Day 5. 線香花火

 山梨でダイダラボッチが負けた時、国は決定的に絶望した。

 呪霊カラバラカによる蹂躙が、本州を北上する。

 生命を持たない呪霊に対して兵器の類は意味を持たず、日本の各地に点在したはずの対抗手段はすたれて久しい。

 ずうううん、ずううううん、という低い地鳴りに続いて、古い校舎の窓枠が、たたたたっ、かたたたっと鳴る。

 ずうううん、ずううううん。

 呪霊は奥羽山脈を崩しながら、着実に近寄ってきている。


 冷房の利かない真っ暗な理科室にLEDランタンを灯して、杏理は黙々と作業を行っていた。

 硝酸カリウム、硫黄、炭素粉末、塩化カリウム、鉄粉。

 そして、カラバラカの爪。

 ダイダラボッチは、ただ負けたわけではなかったのだ。
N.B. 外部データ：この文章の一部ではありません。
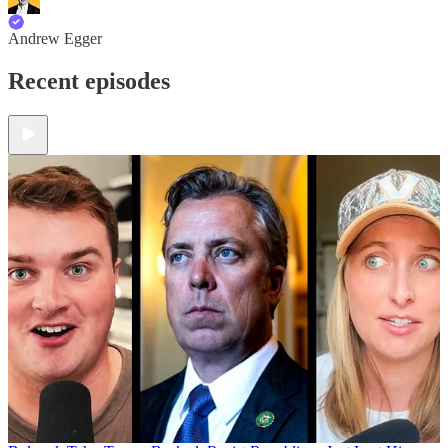
Andrew Egger
Recent episodes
カラバラカに胸を踏み抜かれながらも、その足の小指から爪を剥いでいた。

 剥いだ巨大な爪を、遠く弘前ひろさきまで投げてよこした。


 杏理はそれぞれの素材を別々の乳鉢で丁寧にすりつぶす。

 頬に伝う汗を、夏服の肩に汗をなすり付けた。

 夏服は、血と泥で汚れていた。

 理科室のさらさらとした机に書道の半紙を広げ、すりつぶした素材を乗せて行く。

 半紙を折り合わせて真ん中へと集め、筆でゆっくりと混ぜる。

 がたがたがたがた!

 と揺れが来て、混ぜた粉が広がる。それをまた筆で集め、今度はポケットティッシュを広げて、半分に切った。


 ──お父さん、お母さん──


 母は退魔師の血筋だった。父は町工場の経営者だった。

 カラバラカの爪を粉砕する作業中に、爪は突如として杏理に襲い掛かり、母は娘を庇って死んだ。父は爪を抱え、もろとも粉砕機に飛び込んだ。

 杏理のブラウスの染みは、両親の血によるものだった。

 

 半紙からティッシュへ、真ん中に線を引くように火薬を移す。

 火薬を端から包んでりこむと、校庭へ走った。

 

 弘前にはもう誰も残っていない。真っ暗な中、南の空が紅く燃えている。はるか山の向こうから、火球のようなカラバラカの頭が、おぞましい日の出のように昇ってくる。

 

 ──あんたが、あんたが、あんたが


「お前ふざけんじゃねぇよ!! なんなんだよふざけんなよ! ふざけんなぁ!!」

 

 激しい縦揺れで、杏理は立っていられずに尻餅をついた。それでもなお、わめき続けた。

 スカートのポケットからライターを出す。

 父が煙草を吸うのに使っていたライターを。

 禁煙したからもういらないなぁと笑っていた、メビウス柄のライターを。

 そして、作ったばかりの線香花火に火をつけた。

 ぱちぱちと音を立てて、火花が散る。

 誰もいない真っ暗な校庭の真ん中に灯る、消え入りそうな光。

 数十キロ先の山頂から覗く、火球のごときカラバラカの頭。

 杏理の花火にできた火球が、じりじりとティッシュの本体を登る。


 呪霊は原則として不死である。

 しかし呪霊の一部を用いて死を表現した場合は、その限りではない。


 ぱしぱし、ぱしぱし、と最後の火花を散らして、線香花火の火球が落ちた。